Taryn Allen | Clarion

To get through the horrendous busy work and immature drama in high school, I would often fantasize about what my life would be like in college. My expectations were typical and superficial, I assumed I’d reinvent myself, meet people left and right and live in the dorms. I even had a Pinterest board filled with “room-inspo,” However, that was not my reality.

Choosing DU was not a decision I took lightly. I knew the quarter system would involve a steep learning curve on my part, and the cost of attending a private school would be an investment that—as a first-generation student and the oldest daughter of three—meant I had to be at least 93% certain of what I was doing. No pressure. After much deliberation, sacrificing my dorm-life fantasy in exchange for a university with more opportunities for someone like myself felt like the right way to go.

Of course, my experience as a commuter student does not constitute what everyone’s experience will be like nor is this meant to disregard dorm life—my hope is that this will help other incoming commuters, who may feel secluded from campus life, realize that their situation is not a disadvantage at all.

Let’s start off the simple stuff that one may look over.

Coffee or anything that’ll assist you to stay awake will be your most loyal friend. This is especially the case if you end up with in an 8 a.m. (which will be an even earlier morning for you if you include travel time.)

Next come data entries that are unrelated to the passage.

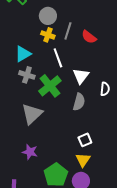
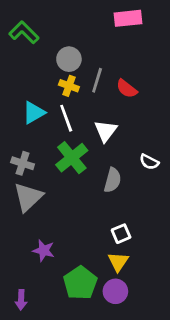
white line: (58, 58) -> (66, 118), moved
gray cross: (27, 75) -> (23, 163), moved
white triangle: (81, 76) -> (106, 131), moved
white semicircle: (105, 89) -> (149, 162), turned 112
gray triangle: (32, 114) -> (28, 197), moved

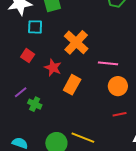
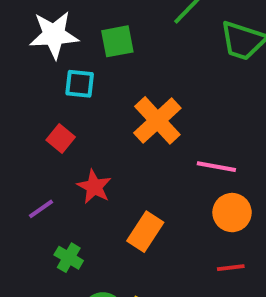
red star: (53, 68) -> (94, 187), moved
orange rectangle: (72, 85) -> (145, 232), moved
green cross: (35, 104) -> (69, 258), moved

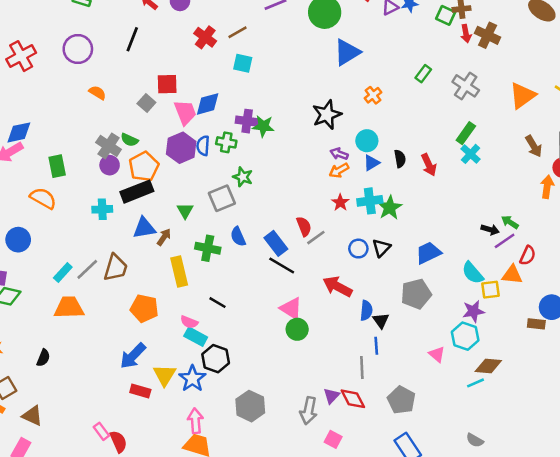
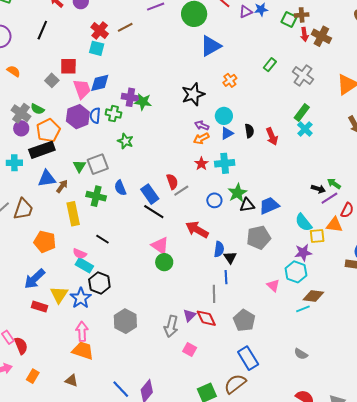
cyan square: (243, 63) -> (97, 48), moved
gray square: (222, 198) -> (98, 164), moved
green star: (390, 208) -> (237, 193), moved
black triangle: (381, 248) -> (247, 205), moved, turned 35

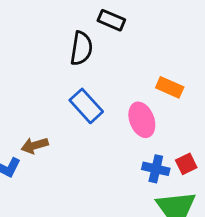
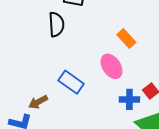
orange rectangle: (170, 87) -> (126, 38), turned 36
blue rectangle: (86, 106) -> (71, 82), moved

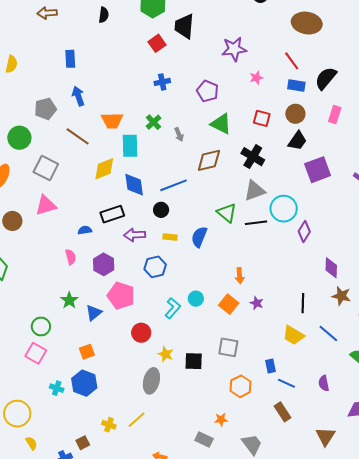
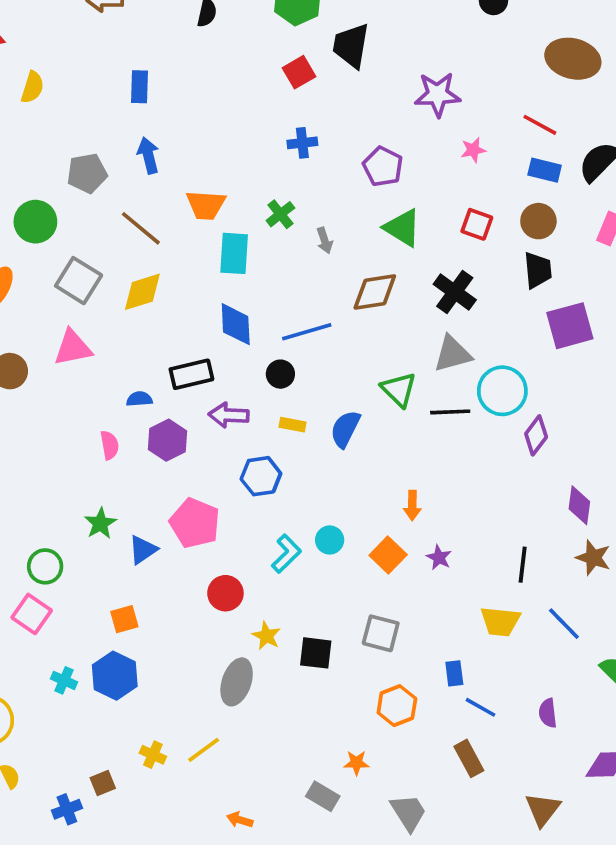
red line: (292, 61) -> (540, 125), turned -30
black trapezoid: (297, 141) -> (538, 270), turned -45
yellow diamond: (104, 169) -> (142, 292), moved
purple hexagon: (104, 264) -> (168, 440), moved
yellow trapezoid: (293, 335) -> (500, 621), turned -30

Depending on how far one may be from campus, keeping yourself entertained or productive during your commute is key, in my opinion, for maintaining your sanity. Besides listening to a killer playlist, which The Clarion has many recommendations to help get that started; a good podcast is also ideal brain fuel that can also create great conversation starters. A simple Google search on “podcast recommendations” can help facilitate the search for something to match your interests. My personal favorites are NPR’s “How I Built This”—which focuses on innovators and their stories on how they’ve created their now famous businesses—and “Switched on Pop”—which analyzes pop music from a musicology perspective.

Allowing yourself time to get to campus is a huge stress relief that you’ll thank yourself for in the long run. I used to want to get to campus immediately before class and leave right after my final class. My schedule with class and my off-campus job was so tight-knit that I did not allow myself the time to study in the library, get some lunch or join a club. I was a recluse that first year and, honestly, it did lead me to doubt my decisions.

My sophomore year was significantly better because of the amount of time I allotted myself to stay on campus. I had the privilege of finding a job at DU which required me to understand the happenings of my university. I also joined The Clarion, which has been my best decision so far, for I reunited with my love for writing and journalism whilst meeting cool opinionated people with similar passions.

Doing that extra research to find something to be a part of and giving myself that time to get involved was a key way for me to remove any limits that I placed on myself to think that I was incapable to enjoying my time on campus.

For any student who is new to this experience, it’s important to understand that being a commuter is only a downside if one sees it as such. Classmates living on campus may not understand the situation—so if one automatically phrases it as a negative then they’re going to look down on the situation. This will consequently make you believe that being a commuter is a burden. But, honestly, there is no right way to have a successful college experience. It’s important to understand that, by commuting, you are saving roughly $12,000 a year, you’re finding your way around the city and you are granting yourself the gift of stepping back and not having to deal with classmates 24/7. Soon by junior and senior year, everyone will be doing some sort of traveling to campus and then you’ll be one step ahead of the game.